Jen and Owen went on to have a healthy baby and some of the arguments they had stemming from lack of sleep and loss of patience were also very real. They made me feel better. Like maybe we are not the only ones having these issues. Raising a child is not easy, and this is where marriages expose their strengths and weaknesses. I can see where if a relationship is already weak it will break, and if a relationship is strong, it will just grow stronger through it. I like to think Sharon and I are the latter.

Now from there the Owen and Jen’s lives are progressed further than where ours are now and most likely take a different path. They go on to have 3 children and move up North. Now where their future is like ours is that they eventually lose Marley. Owen has to go through the pain of putting him to sleep as he holds him.

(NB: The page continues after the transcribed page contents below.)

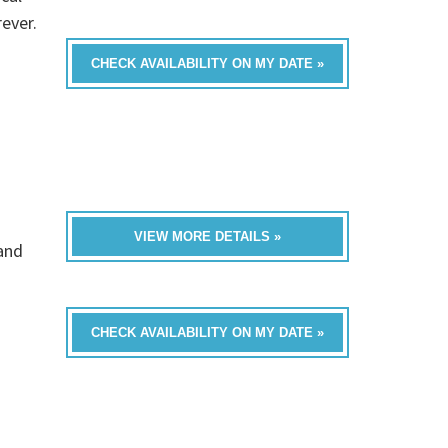
rever.
CHECK AVAILABILITY ON MY DATE »
VIEW MORE DETAILS »
band
CHECK AVAILABILITY ON MY DATE »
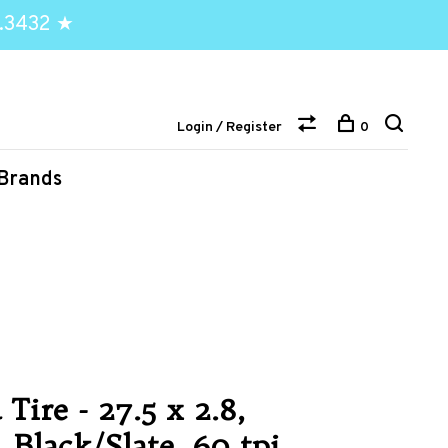
.3432 ★
Login / Register
0
Brands
Tire - 27.5 x 2.8,
 Black/Slate, 60 tpi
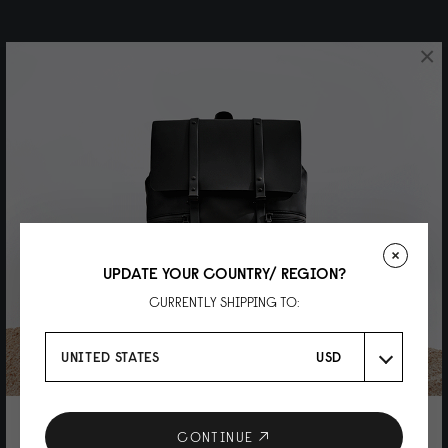
×
UPDATE YOUR COUNTRY/ REGION?
CURRENTLY SHIPPING TO:
UNITED STATES
USD
10% DISCOUNT ON YOUR NEXT
CONTINUE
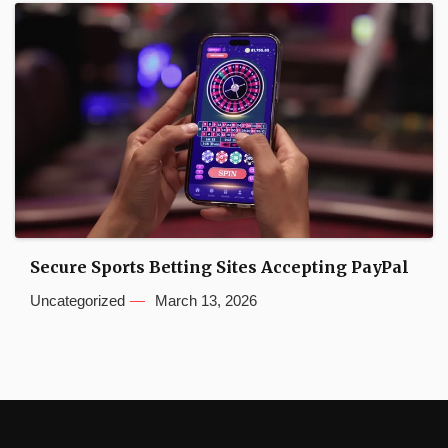
Secure Sports Betting Sites Accepting PayPal
Uncategorized
March 13, 2026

This about tore us up! Earlier in the movie I had hit pause for a little while so we had the ability to fast forward. I just could not bear to see it and think of the day we will lose our Jack and Jinny. It is a reality I know will happen but I just put it out of my mind, it is wayyy too painful, and hopefully over 10 years away.

We have experienced so many wonderful things with Jack and Jinjer and they have enriched our lives more than we will ever know. They gave us the ability to have patience and understanding, they prepared us to have a child through all the crap they have done.

Some people had the audacity to say to us before Nora came that we would not feel for them the same after we had her. That they would not matter as much as they did. Well they were wrong. We feel no less for them as we did before Nora. They are an intricate part of our lives and we we are and will remain that way for the rest of their lives. I admit, they may suffer a tad in the attention department, but they seem to understand. They have adapted so well and welcomed Nora into “the pack.” We are an untraditional family of 6. Mommy, Daddy, Big Jack, Jinny, Nora and our angel in heaven, Noah.

It took me several hours after the movie to get right again. In the shower I almost broke down thinking about Marley’s death. I made myself think of all the good years still to come. I thought of watching Nora grow up with the dogs and all got right.